Three agencies of the US government have published today a joint alert on Taidoor, a new strain of malware that has been used during recent security breaches by Chinese government hackers.

The alert has been authored by the Department of Homeland Security’s Cybersecurity and Infrastructure Security Agency (DHS CISA), the Department of Defense’s Cyber Command (CyberCom), and the Federal Bureau of Investigations (FBI).

The three agencies have recently begun collaborating on releasing joint reports about new malware threats. The first joint alert was sent earlier this year, in February, when the three agencies warned about six new malware strains developed by North Korea’s state-sponsored hackers.

Taidoor — new Chinese remote access trojan

Their most recent joint alert, however, warns about new Chinese malware.

Named Taidoor, according to the three agencies, this new malware has versions for 32- and 64-bit systems and is usually installed on a victim’s systems as a service dynamic link library (DLL).

This DLL contains two other files.

“The first file is a loader, which is started as a service.
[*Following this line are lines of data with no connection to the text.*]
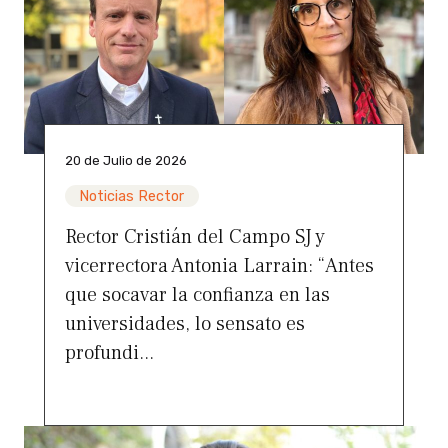
20 de Julio de 2026
Noticias Rector
Rector Cristián del Campo SJ y
vicerrectora Antonia Larrain: “Antes
que socavar la confianza en las
universidades, lo sensato es
profundi...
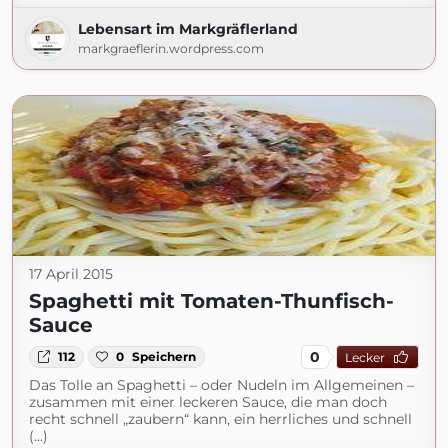
Lebensart im Markgräflerland
markgraeflerin.wordpress.com
17 April 2015
Spaghetti mit Tomaten-Thunfisch-
Sauce
0
112
0
Speichern
Lecker
Das Tolle an Spaghetti – oder Nudeln im Allgemeinen –
zusammen mit einer leckeren Sauce, die man doch
recht schnell „zaubern“ kann, ein herrliches und schnell
(...)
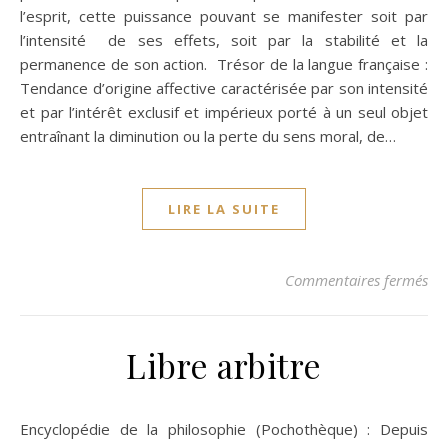
l’esprit, cette puissance pouvant se manifester soit par
l’intensité de ses effets, soit par la stabilité et la
permanence de son action. Trésor de la langue française :
Tendance d’origine affective caractérisée par son intensité
et par l’intérêt exclusif et impérieux porté à un seul objet
entraînant la diminution ou la perte du sens moral, de…
LIRE LA SUITE
sur
Commentaires fermés
Libre arbitre
Encyclopédie de la philosophie (Pochothèque) : Depuis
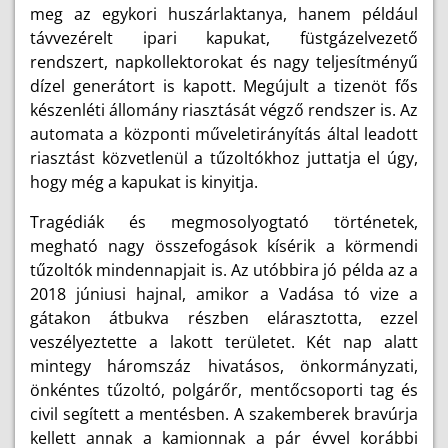
meg az egykori huszárlaktanya, hanem például
távvezérelt ipari kapukat, füstgázelvezető
rendszert, napkollektorokat és nagy teljesítményű
dízel generátort is kapott. Megújult a tizenöt fős
készenléti állomány riasztását végző rendszer is. Az
automata a központi műveletirányítás által leadott
riasztást közvetlenül a tűzoltókhoz juttatja el úgy,
hogy még a kapukat is kinyitja.
Tragédiák és megmosolyogtató történetek,
megható nagy összefogások kísérik a körmendi
tűzoltók mindennapjait is. Az utóbbira jó példa az a
2018 júniusi hajnal, amikor a Vadása tó vize a
gátakon átbukva részben elárasztotta, ezzel
veszélyeztette a lakott területet. Két nap alatt
mintegy háromszáz hivatásos, önkormányzati,
önkéntes tűzoltó, polgárőr, mentőcsoporti tag és
civil segített a mentésben. A szakemberek bravúrja
kellett annak a kamionnak a pár évvel korábbi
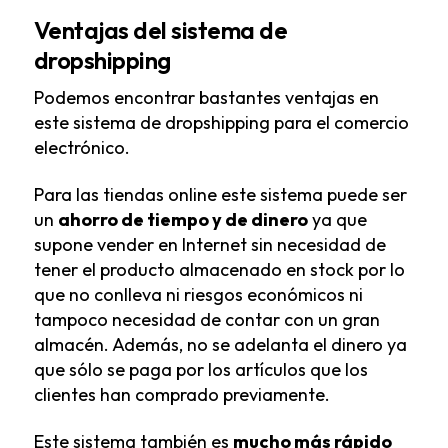
Ventajas del sistema de
dropshipping
Podemos encontrar bastantes ventajas en
este sistema de dropshipping para el comercio
electrónico.
Para las tiendas online este sistema puede ser
un
ahorro de tiempo y de dinero
ya que
supone vender en Internet sin necesidad de
tener el producto almacenado en stock por lo
que no conlleva ni riesgos económicos ni
tampoco necesidad de contar con un gran
almacén. Además, no se adelanta el dinero ya
que sólo se paga por los artículos que los
clientes han comprado previamente.
Este sistema también es
mucho más rápido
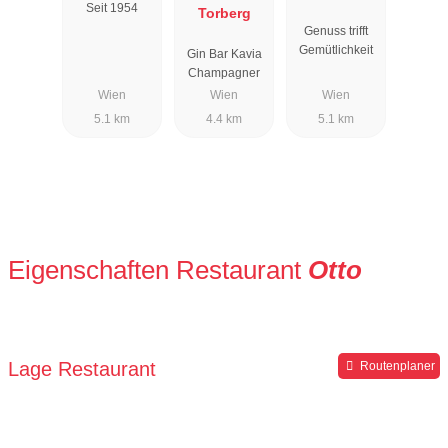
Seit 1954
ger
Torberg
Genuss trifft
Gemütlichkeit
Gin Bar Kavia
Champagner
Wien
Wien
Wien
5.1 km
4.4 km
5.1 km
Eigenschaften Restaurant
Otto
Lage Restaurant
Routenplaner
The loader decrypts the second file, and executes it in memory, which is the main Remote Access Trojan (RAT).”

The Taidoor RAT is then used to allow Chinese hackers to access infected systems and exfiltrate data or deploy other malware — the usual things for which remote access trojans are typically employed.

The FBI says Taidoor is normally deployed together with proxy servers to hide the true point of origin of the malware’s operator.

Taidoor has been used in the wild since 2008

While the joint alert introduces the cyber-security world to a new threat, in a tweet earlier today, US Cyber Command said the malware has been around and silently deployed on victim networks for at least 12 years, since 2008.

The three agencies have put out today a joint Malware Analysis Report (MAR) that contains recommended mitigation techniques and suggested response actions for organizations that want to improve detection, prevent infections, or have been infected already and need to remove the malware from their systems.

US Cyber Command has also uploaded four samples of the Taidoor malware on the VirusTotal portal [1, 2, 3, 4], from where cyber-security firms and independent malware analysts can download the files for further analysis and hunt for additional clues.

After the joint alert went out, Florian Roth, a malware analyst with Nextron Systems, said he has been previously detecting Taidoor samples, some dating as far back as March 2019, but under the name of Taurus RAT.